После быстро промелькнувших блаженных дней в кругу людей, близких ему по духу, Роберту Луису стало еще труднее выносить сцены вроде той, что произошла между отцом и Бобом. Стивенсону сильно повезло, что у него был такой крепкий внутренний стержень, так как подобные сцены повторялись все чаще, хотя в отсутствие отца он отлично ладил с матерью (даже однажды ходил с ней в ресторан). Луис упоминает еще об «одной неприятности» всего через три недели после возвращения. Он говорит, что плохо себя чувствует, но не теряет бодрости и работает над очерком, и сообщает важную новость: генеральный прокурор предложил ему в присутствии Томаса Стивенсона отправиться в Англию для изучения английского права. Сейчас невозможно сказать, чем был вызван совет всемогущего служителя Фемиды – тем ли, что он считал Роберта Луиса Стивенсона не очень ценным приобретением для шотландского сословия адвокатов, или тем, что, зная немного о его положении, предложил поездку в Англию в качестве спасительного выхода. Во всяком случае, Роберт Луис ухватился за эту мысль и готовился в середине октября поехать в Лондон, как вдруг свалился «с больным горлом, лихорадкой, ревматизмом и признаками плеврита».

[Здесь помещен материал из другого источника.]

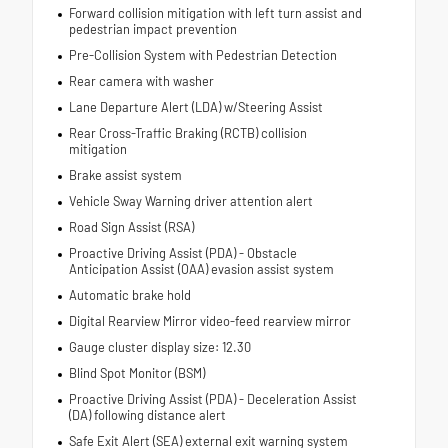
Forward collision mitigation with left turn assist and
pedestrian impact prevention
Pre-Collision System with Pedestrian Detection
Rear camera with washer
Lane Departure Alert (LDA) w/Steering Assist
Rear Cross-Traffic Braking (RCTB) collision
mitigation
Brake assist system
Vehicle Sway Warning driver attention alert
Road Sign Assist (RSA)
Proactive Driving Assist (PDA) - Obstacle
Anticipation Assist (OAA) evasion assist system
Automatic brake hold
Digital Rearview Mirror video-feed rearview mirror
Gauge cluster display size: 12.30
Blind Spot Monitor (BSM)
Proactive Driving Assist (PDA) - Deceleration Assist
(DA) following distance alert
Safe Exit Alert (SEA) external exit warning system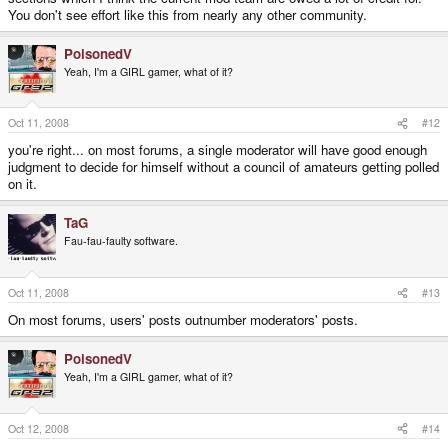
You don't see effort like this from nearly any other community.
PoisonedV
Yeah, I'm a GIRL gamer, what of it?
Oct 11, 2008
#12
you're right... on most forums, a single moderator will have good enough
judgment to decide for himself without a council of amateurs getting polled
on it.
TaG
Fau-fau-faulty software.
Oct 11, 2008
#13
On most forums, users' posts outnumber moderators' posts.
PoisonedV
Yeah, I'm a GIRL gamer, what of it?
Oct 12, 2008
#14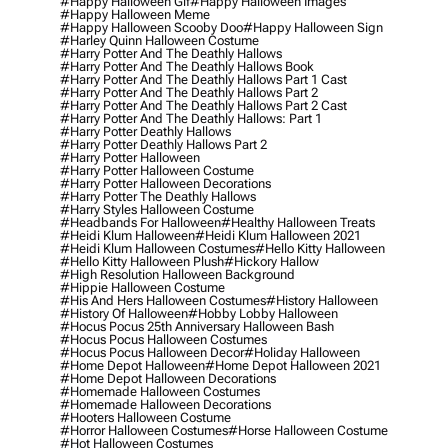
#happy Halloween Gif
#happy Halloween Images
#happy Halloween Meme
#happy Halloween Scooby Doo
#happy Halloween Sign
#harley Quinn Halloween Costume
#harry Potter And The Deathly Hallows
#harry Potter And The Deathly Hallows Book
#harry Potter And The Deathly Hallows Part 1 Cast
#harry Potter And The Deathly Hallows Part 2
#harry Potter And The Deathly Hallows Part 2 Cast
#harry Potter And The Deathly Hallows: Part 1
#harry Potter Deathly Hallows
#harry Potter Deathly Hallows Part 2
#harry Potter Halloween
#harry Potter Halloween Costume
#harry Potter Halloween Decorations
#harry Potter The Deathly Hallows
#harry Styles Halloween Costume
#headbands For Halloween
#healthy Halloween Treats
#heidi Klum Halloween
#heidi Klum Halloween 2021
#heidi Klum Halloween Costumes
#hello Kitty Halloween
#hello Kitty Halloween Plush
#hickory Hallow
#high Resolution Halloween Background
#hippie Halloween Costume
#his And Hers Halloween Costumes
#history Halloween
#history Of Halloween
#hobby Lobby Halloween
#hocus Pocus 25th Anniversary Halloween Bash
#hocus Pocus Halloween Costumes
#hocus Pocus Halloween Decor
#holiday Halloween
#home Depot Halloween
#home Depot Halloween 2021
#home Depot Halloween Decorations
#homemade Halloween Costumes
#homemade Halloween Decorations
#hooters Halloween Costume
#horror Halloween Costumes
#horse Halloween Costume
#hot Halloween Costumes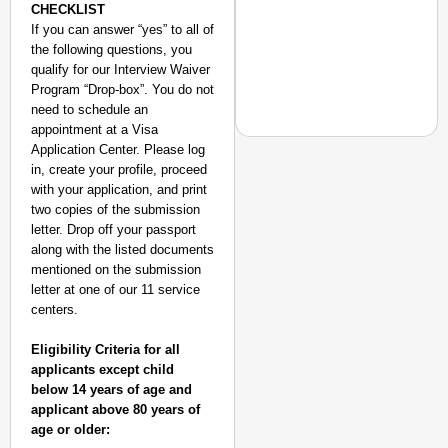
CHECKLIST
If you can answer “yes” to all of
the following questions, you
qualify for our Interview Waiver
Program “Drop-box”. You do not
need to schedule an
appointment at a Visa
Application Center. Please log
in, create your profile, proceed
with your application, and print
two copies of the submission
MADE MY DAY
letter. Drop off your passport
“He Was My Sponsor”:
along with the listed documents
Glasgow Gold
mentioned on the submission
letter at one of our 11 service
centers.
Eligibility Criteria for all
applicants except child
below 14 years of age and
applicant above 80 years of
age or older: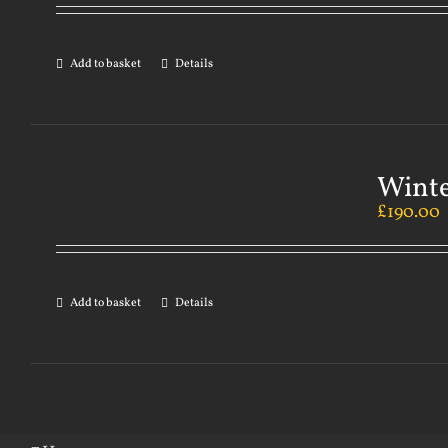
Add to basket
Details
Winte
£
190.00
Add to basket
Details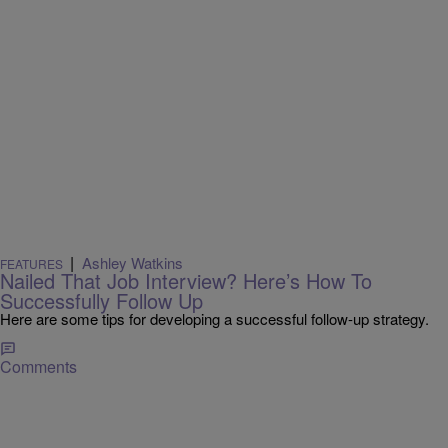
|
Ashley Watkins
FEATURES
Nailed That Job Interview? Here’s How To
Successfully Follow Up
Here are some tips for developing a successful follow-up strategy.
Comments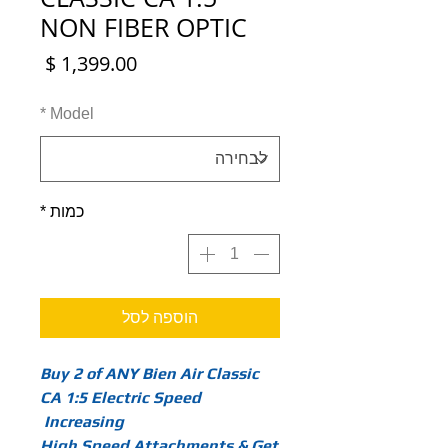
NON FIBER OPTIC
מחיר
*
Model
*
כמות
הוספה לסל
Buy 2 of ANY Bien Air Classic
CA 1:5 Electric Speed
Increasing
High Speed Attachments & Get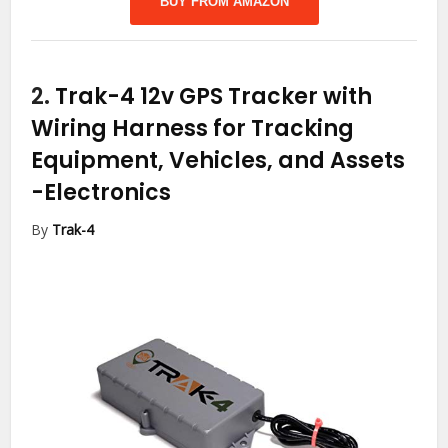
BUY FROM AMAZON
2.
Trak-4 12v GPS Tracker with
Wiring Harness for Tracking
Equipment, Vehicles, and Assets
-Electronics
By
Trak-4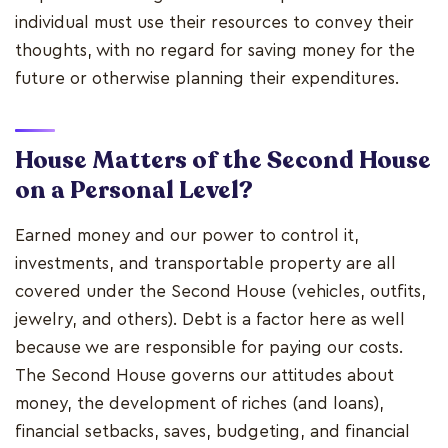
individual must use their resources to convey their
thoughts, with no regard for saving money for the
future or otherwise planning their expenditures.
House Matters of the Second House
on a Personal Level?
Earned money and our power to control it,
investments, and transportable property are all
covered under the Second House (vehicles, outfits,
jewelry, and others). Debt is a factor here as well
because we are responsible for paying our costs.
The Second House governs our attitudes about
money, the development of riches (and loans),
financial setbacks, saves, budgeting, and financial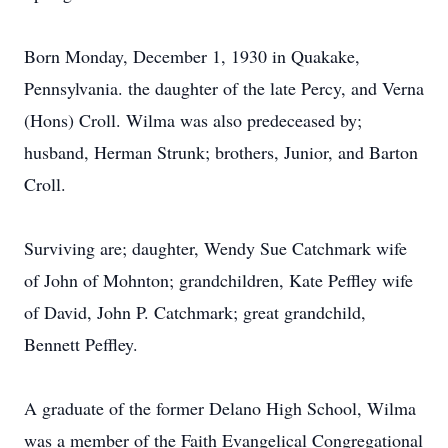
Born Monday, December 1, 1930 in Quakake,
Pennsylvania. the daughter of the late Percy, and Verna
(Hons) Croll. Wilma was also predeceased by;
husband, Herman Strunk; brothers, Junior, and Barton
Croll.
Surviving are; daughter, Wendy Sue Catchmark wife
of John of Mohnton; grandchildren, Kate Peffley wife
of David, John P. Catchmark; great grandchild,
Bennett Peffley.
A graduate of the former Delano High School, Wilma
was a member of the Faith Evangelical Congregational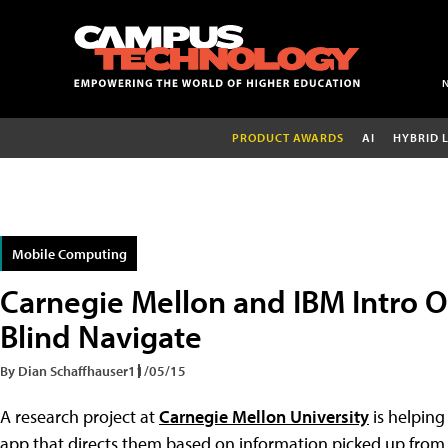
PRODUCT AWARDS
AI
HYBRID 
Mobile Computing
Carnegie Mellon and IBM Intro 
Blind Navigate
By Dian Schaffhauser
11/05/15
A research project at
Carnegie Mellon University
is helping
app that directs them based on information picked up from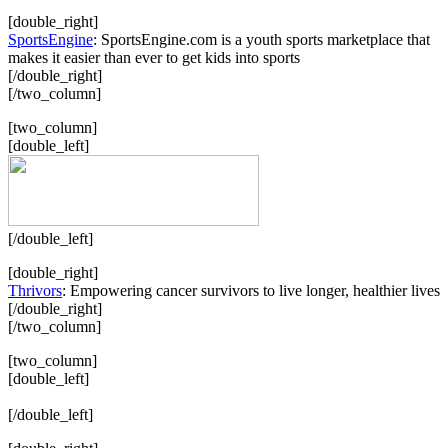
[double_right]
SportsEngine
: SportsEngine.com is a youth sports marketplace that
makes it easier than ever to get kids into sports
[/double_right]
[/two_column]
[two_column]
[double_left]
[/double_left]
[double_right]
Thrivors
: Empowering cancer survivors to live longer, healthier lives
[/double_right]
[/two_column]
[two_column]
[double_left]
[/double_left]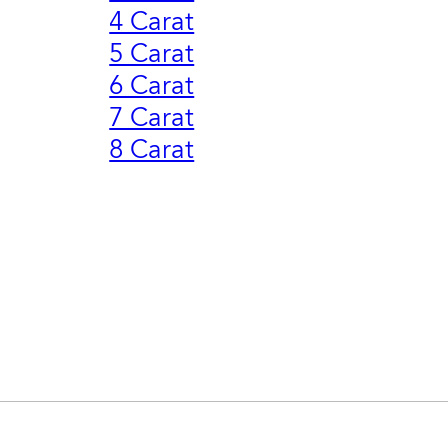
4 Carat
5 Carat
6 Carat
7 Carat
8 Carat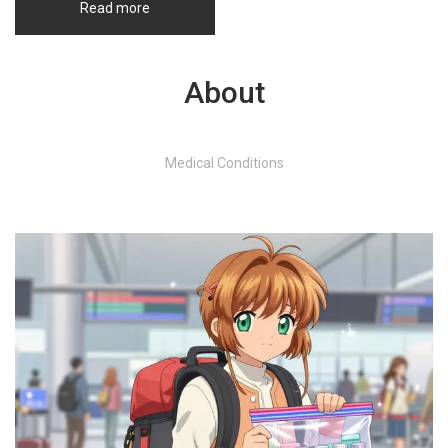
Read more
About
Medical Conditions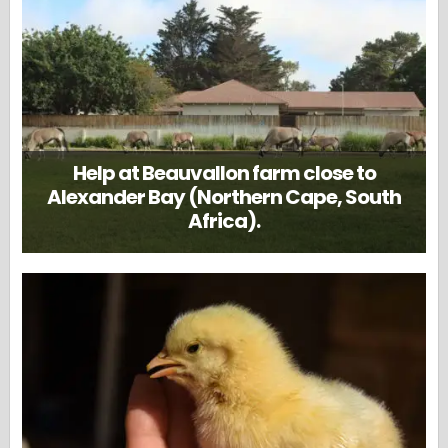
Help at Beauvallon farm close to
Alexander Bay (Northern Cape, South
Africa).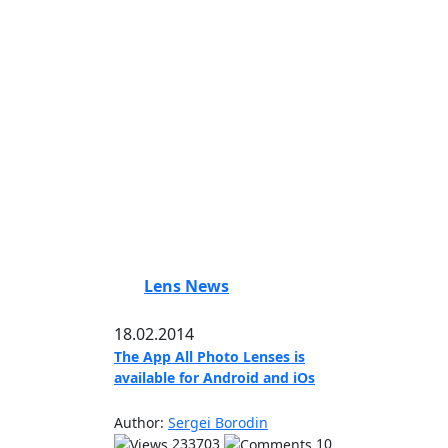
Lens News
18.02.2014
The App All Photo Lenses is
available for Android and iOs
Author:
Sergei Borodin
233703
10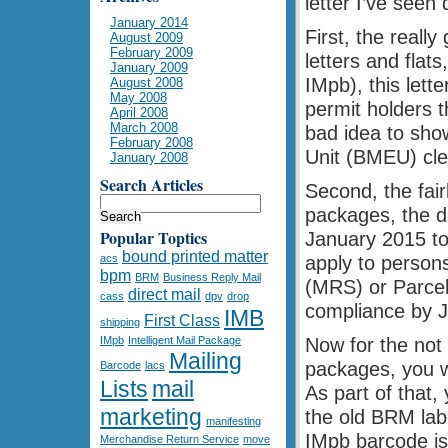
letter I’ve seen
January 2014
First, the reall
August 2009
February 2009
letters and flat
January 2009
IMpb), this lett
August 2008
May 2008
permit holders t
April 2008
March 2008
bad idea to show
February 2008
Unit (BMEU) cler
January 2008
Search Articles
Second, the fai
packages, the de
Popular Toptics
January 2015 to 
bound printed matter
acs
apply to person
bpm
BRM
Business Reply Mail
(MRS) or Parcel
direct mail
cass
dpv
drop
compliance by J
IMB
First Class
shipping
IMpb
Intelligent Mail Package
Now for the not
Mailing
packages, you w
Barcode
lacs
Lists
mail
As part of that,
marketing
the old BRM labe
manifesting
IMpb barcode is
Merchandise Return Service
move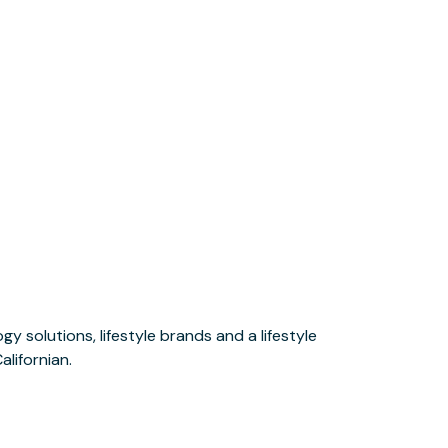
alifornian.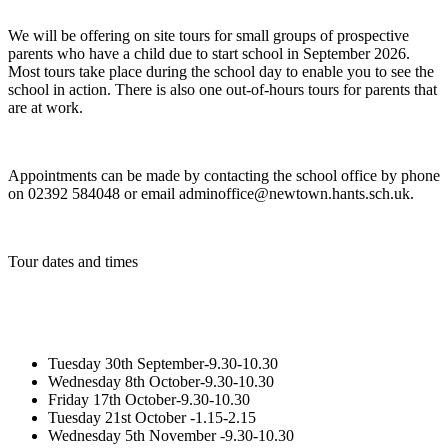
We will be offering on site tours for small groups of prospective
parents who have a child due to start school in September 2026.
Most tours take place during the school day to enable you to see the
school in action. There is also one out-of-hours tours for parents that
are at work.
Appointments can be made by contacting the school office by phone
on 02392 584048 or email adminoffice@newtown.hants.sch.uk.
Tour dates and times
Tuesday 30th September-9.30-10.30
Wednesday 8th October-9.30-10.30
Friday 17th October-9.30-10.30
Tuesday 21st October -1.15-2.15
Wednesday 5th November -9.30-10.30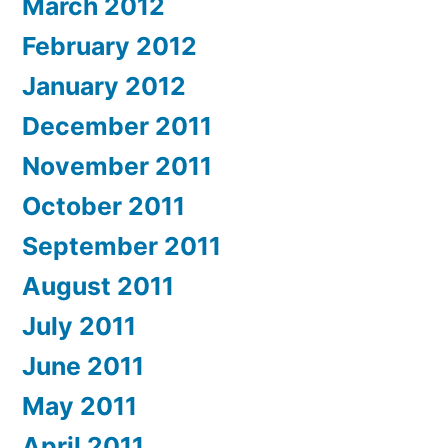
March 2012
February 2012
January 2012
December 2011
November 2011
October 2011
September 2011
August 2011
July 2011
June 2011
May 2011
April 2011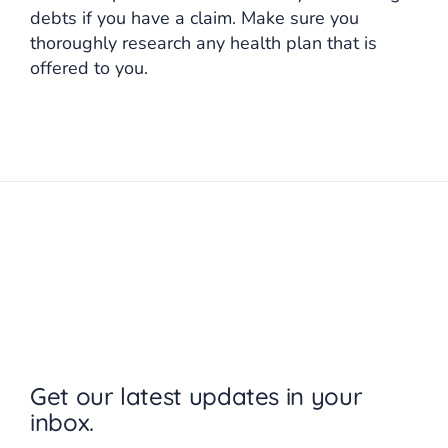
debts if you have a claim. Make sure you
thoroughly research any health plan that is
offered to you.
Get our latest updates in your
inbox.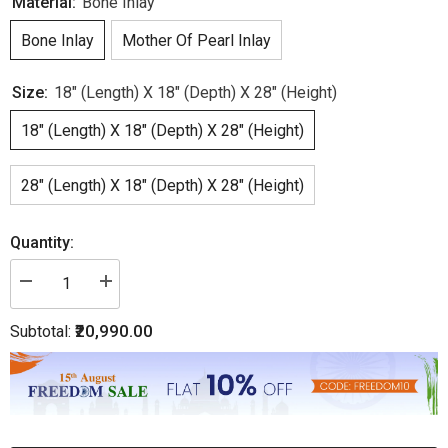
Material:
Bone Inlay
Bone Inlay
Mother Of Pearl Inlay
Size:
18" (Length) X 18" (Depth) X 28" (Height)
18" (Length) X 18" (Depth) X 28" (Height)
28" (Length) X 18" (Depth) X 28" (Height)
Quantity:
Decrease
Increase
quantity
quantity
for
for
₹20,990.00
Subtotal:
Bone
Bone
Inlay
Inlay
Edge
Edge
Floral
Floral
Bedside
Bedside
Turquoise
Turquoise
|
|
Floral
Floral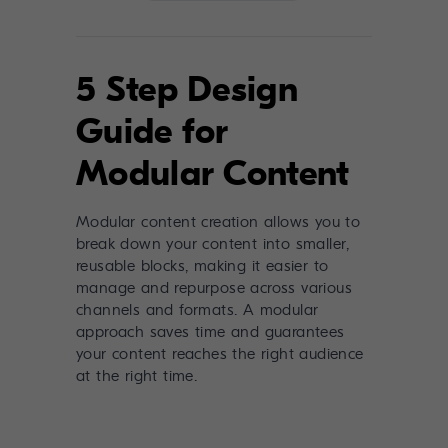
5 Step Design
Guide for
Modular Content
Modular content creation allows you to
break down your content into smaller,
reusable blocks, making it easier to
manage and repurpose across various
channels and formats. A modular
approach saves time and guarantees
your content reaches the right audience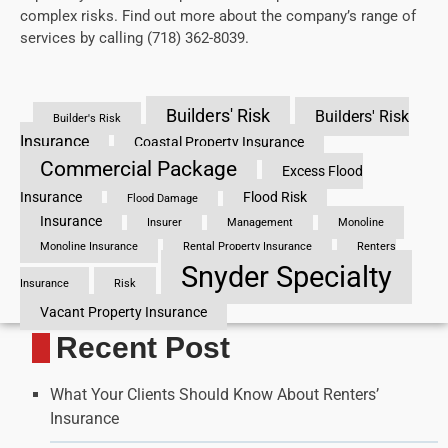
complex risks. Find out more about the company’s range of
services by calling (718) 362-8039.
Builders' Risk
Builders' Risk
Builder's Risk
Insurance
Coastal Property Insurance
Commercial Package
Excess Flood
Insurance
Flood Risk
Flood Damage
Insurance
Insurer
Management
Monoline
Monoline Insurance
Rental Property Insurance
Renters
Snyder Specialty
Insurance
Risk
Vacant Property Insurance
Recent Post
What Your Clients Should Know About Renters’
Insurance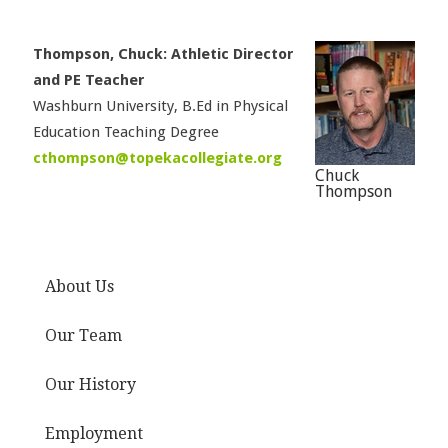
Thompson, Chuck: Athletic Director
and PE Teacher
Washburn University, B.Ed in Physical
Education Teaching Degree
cthompson@topekacollegiate.org
Chuck
Thompson
About Us
Our Team
Our History
Employment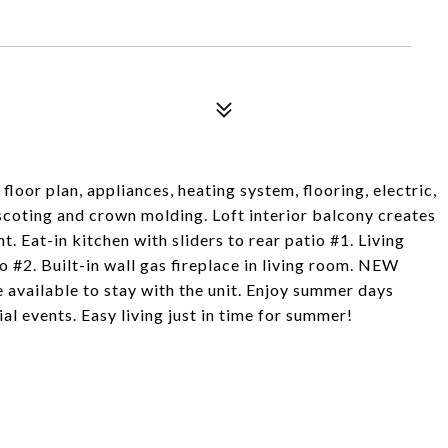
loor plan, appliances, heating system, flooring, electric,
coting and crown molding. Loft interior balcony creates
. Eat-in kitchen with sliders to rear patio #1. Living
o #2. Built-in wall gas fireplace in living room. NEW
vailable to stay with the unit. Enjoy summer days
al events. Easy living just in time for summer!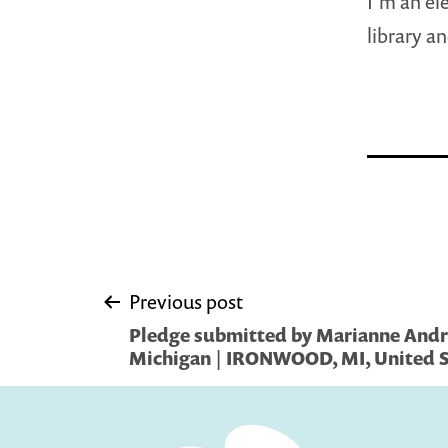
I’m an el
library a
Post
Previous post
Pledge submitted by Marianne Andr
navigation
Michigan | IRONWOOD, MI, United S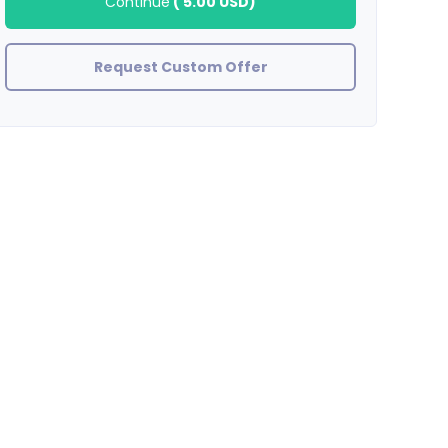
Continue
(
5.00 USD
)
Request Custom Offer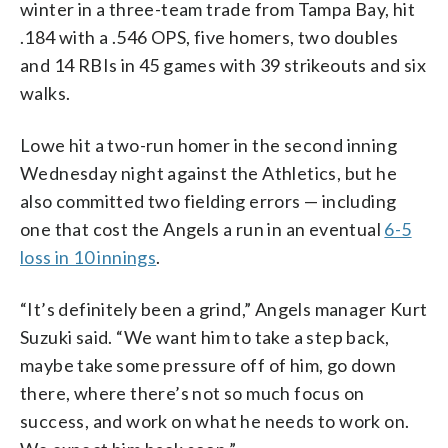
winter in a three-team trade from Tampa Bay, hit
.184 with a .546 OPS, five homers, two doubles
and 14 RBIs in 45 games with 39 strikeouts and six
walks.
Lowe hit a two-run homer in the second inning
Wednesday night against the Athletics, but he
also committed two fielding errors — including
one that cost the Angels a run in an eventual
6-5
loss in 10 innings
.
“It’s definitely been a grind,” Angels manager Kurt
Suzuki said. “We want him to take a step back,
maybe take some pressure off of him, go down
there, where there’s not so much focus on
success, and work on what he needs to work on.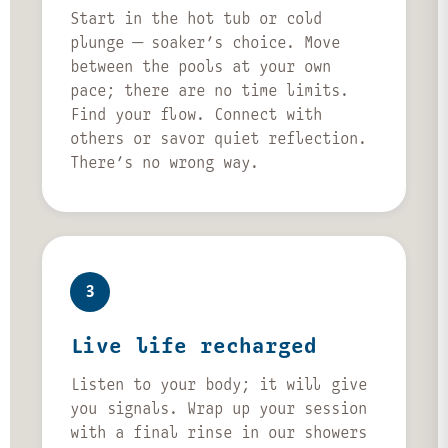
Start in the hot tub or cold
plunge — soaker’s choice. Move
between the pools at your own
pace; there are no time limits.
Find your flow. Connect with
others or savor quiet reflection.
There’s no wrong way.
3
Live life recharged
Listen to your body; it will give
you signals. Wrap up your session
with a final rinse in our showers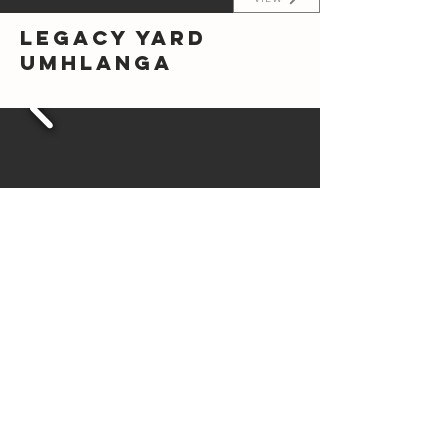
Legacy Yard
Umhlanga
VIEW
Roodepoort
Princess Plots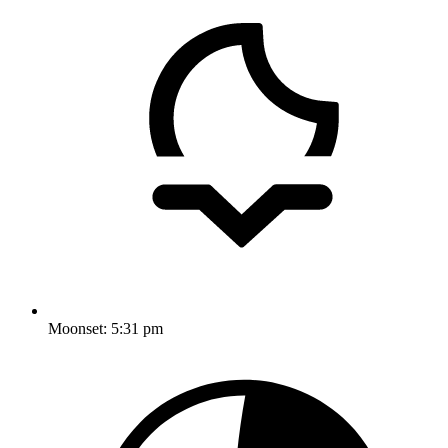
Moonset:
5:31 pm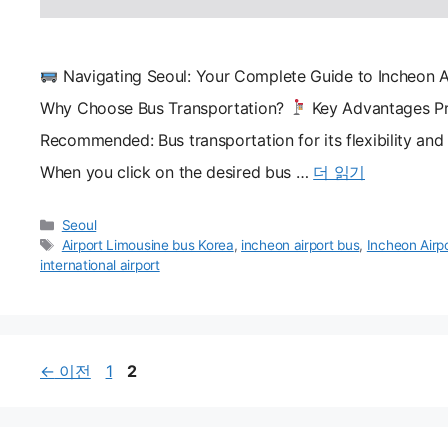
Navigating Seoul: Your Complete Guide to Incheon A
Why Choose Bus Transportation?
Key Advantages Pr
Recommended: Bus transportation for its flexibility an
When you click on the desired bus …
더 읽기
카
Seoul
테
태
Airport Limousine bus Korea
,
incheon airport bus
,
Incheon Airp
고
그
international airport
리
페
페
←
이전
1
2
이
이
지
지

Хотя Луис пытается утверждать обратное, он, по-видимому, был еще не совсем здоров, когда все же уехал в Лондон, так как весил всего восемь стоунов шесть фунтов (пятьдесят три килограмма). Во всяком случае, Колвин и миссис Ситуэлл убедили его показаться известному врачу того времени, сэру Эндрю Кларку, о котором родители Роберта Луиса были, по необъяснимым причинам, такого же высокого мнения, как о генеральном прокуроре. Вполне возможно, что сэра Эндрю предупредили об обстановке в семье, усугублявшей болезнь Стивенсона; во всяком случае, он поставил диагноз – нервное истощение, заявив, что Луису грозит туберкулез (к сожалению, он не ошибся), – и потребовал, чтобы пациент получал усиленное питание и уехал за границу один, желательно на Французскую Ривьеру. Когда миссис Стивенсон попыталась настаивать на том, чтобы сопровождать сына, сэр Эндрю решительно воспротивился этому. «Кларк славный малый», – радостно писал Роберт Луис, собираясь в Ментону. Родители, добавлял он, не намерены отпускать его больше чем на шесть недель, но, «думается, я сумею их обмануть». А чтобы не придавать особого значения легенде о слепой любви матери, прочтите следующий отрывок из письма: «Сегодня мы с матерью немного повздорили насчет того, куда я пойду завтра. Она сказала: «Тебе не удастся всегда поступать по-своему, уверяю тебя». Я сказал: «Я этого и не жду, но неужели я не волен спать там, где мне хочется». Она тут же пошла на попятный и попросила в виде одолжения выполнить ее желание, на что я поспешил согласиться и обещал сделать, как ей хочется».